Speculative Decoding#

Speculative decoding uses a smaller draft model to propose tokens, then a larger model verifies them. If the draft is right, the system accepts multiple tokens faster than the large model would have generated them one by one.

The intuition:

small model guesses: "The refund policy allows"
large model verifies those tokens
accepted tokens are emitted faster
text

This works best when the draft model’s predictions often match the larger model. It is a serving optimization, not a quality improvement.

The tradeoff is complexity. You now manage two models, verification logic, and workload-specific speedups.

Output Length Is A Product Decision#

One of the simplest inference optimizations is asking the model to write less.

Long answers cost more, take longer, and can be harder to read. If the product only needs a classification, do not ask for an essay. If the UI shows three bullets, constrain the output to three bullets.

This is not just prompt thrift. It is product design.

Bad: Explain your reasoning in detail.
Better: Return the category and one sentence justification.
Best: Return JSON with category, confidence, and evidence_id.
text

Shorter outputs are easier to validate and cheaper to serve.

Retries Are Hidden Inference Cost#

A model call that fails validation and retries is not one call. It is two or three.

This matters for structured outputs, tool calls, and extraction systems. A cheaper model with a high retry rate may be more expensive than a stronger model that succeeds the first time.

Track cost per successful task, not just cost per token.

model A: cheap tokens, 18% retry rate
model B: expensive tokens, 2% retry rate
winner: depends on end-to-end cost and latency
text

This is where product evals and serving metrics meet. Quality failures become infrastructure cost.

Measuring The Right Metrics#

Average latency is not enough.

Track:

  • Time to first token
  • Tokens per second
  • End-to-end latency
  • Prompt tokens per request
  • Completion tokens per request
  • Cache hit rate
  • GPU utilization
  • Queue time
  • Error and timeout rates
  • Cost per successful task

For user-facing chat, time to first token may matter more than total generation time. For offline extraction, throughput and cost may matter more than streaming latency.

Capacity Planning Needs Real Traffic#

Synthetic benchmarks are useful, but real traffic has ugly distributions.
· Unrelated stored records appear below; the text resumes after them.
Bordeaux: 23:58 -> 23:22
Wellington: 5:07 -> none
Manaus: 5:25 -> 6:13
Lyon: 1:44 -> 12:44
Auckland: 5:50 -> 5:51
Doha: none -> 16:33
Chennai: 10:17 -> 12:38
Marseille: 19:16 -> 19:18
Users do not send uniform prompts. Some requests are tiny. Some paste entire documents. Some ask for one label. Others ask for a long report. The average request is rarely the request that breaks capacity.

Plan from distributions:

  • p50, p95, and p99 prompt length
  • p50, p95, and p99 output length
  • concurrent active requests
  • burst size
  • cacheable prefix percentage
  • retry rate

The p95 case often determines whether the experience feels reliable. The p99 case often determines whether you need guardrails.
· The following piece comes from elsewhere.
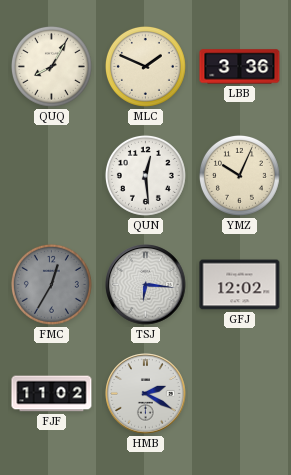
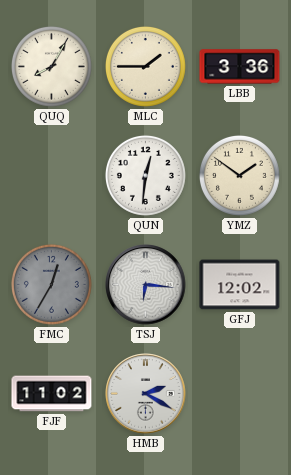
MLC: 1:49 -> 1:45
QUN: 12:29 -> 12:31
YMZ: 10:04 -> 1:51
This is why logging token counts is not optional. Token distributions are infrastructure requirements hiding inside product behavior.

A Practical Serving Playbook#

A reasonable optimization path:

  1. Measure prompt and output token distributions
  2. Shorten prompts and outputs where product allows
  3. Add structured outputs to reduce retries
  4. Use prompt caching for stable prefixes
  5. Batch requests based on workload
  6. Evaluate quantized models
  7. Add routing for easy versus hard tasks
  8. Consider speculative decoding when traffic justifies complexity

Start with measurement. Without traces, it is easy to optimize the wrong thing.

The first dashboard should be simple:

  • p50 and p95 latency
  • time to first token
  • input and output tokens
  • validation failure rate
  • retry rate
  • cache hit rate
  • cost per completed workflow

Once those are visible, optimization becomes less mystical. You can see whether the problem is long prompts, long outputs, queueing, cache misses, or bad model behavior.

The Takeaway#

LLM inference became a systems problem because model quality was only one part of the product.

Latency, throughput, memory, caching, output length, and validation all shape whether an LLM feature is affordable and pleasant to use.

The best teams treat inference as part of application design. They do not just ask “Which model is smartest?” They ask “Which system delivers the right answer at the right cost and latency?”